Dont Fall For Consumer Reports Canned Tuna Scare Story
Magazine bashes tuna while serving it at Holiday Party
December 6, 2010 Washington, D.C. Consumer Reports (CR) latest scare story on canned tuna is simply a retread of a 2006 report that does a disservice to its readers by using the same sleight of hand to exaggerate concerns about mercury in fish.
- Consumer Reports should have led its report with the fact that none of the canned tuna it tested exceeded the Food and Drug Administrations (FDA) allowable limit for mercury. In fact, its own study found average mercury levels in light tuna were lower than the average found by the FDA.

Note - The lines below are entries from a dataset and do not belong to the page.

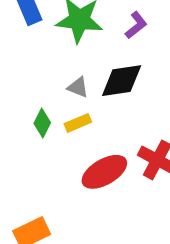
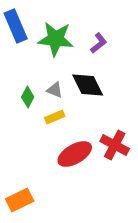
black diamond: (122, 81) -> (88, 85), turned 72
green diamond: (42, 123) -> (28, 97), moved

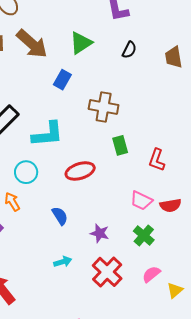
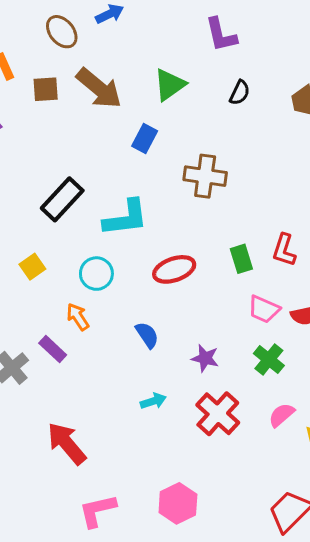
green rectangle: (120, 145) -> (241, 259), moved

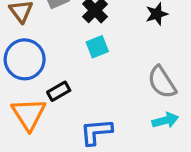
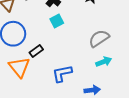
gray semicircle: (162, 82) -> (99, 38), turned 95

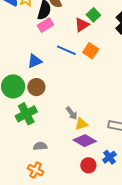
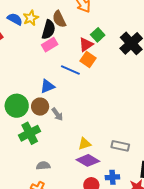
orange square: (91, 51) -> (88, 59), moved
blue triangle: (35, 61) -> (47, 86), moved
gray arrow: (72, 113) -> (57, 114), moved
blue cross: (109, 157) -> (112, 177), turned 32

- Throughout the article, Consumer Reports refers to FDA limits but applies an EPA consumption metric in order to suggest consumers should eat less canned tuna. It is an old trick that exposes Consumer Reports willingness to use misdirection in order to get the results it wants.
- The article announces new tests found white tuna usually contains more mercury than light tuna. Not news. Thats publically available information that has been known since mercury in fish was first studied. Rather than taking 42 cans to a lab, Consumer Reports could have used Google to find that out.
- Peer-reviewed science shows that pregnant women who limit or avoid seafood may actually be introducing risks from omega-3 deficiency. Advising pregnant women to cut canned tuna completely out of their diet and for others to limit their consumption is irresponsible.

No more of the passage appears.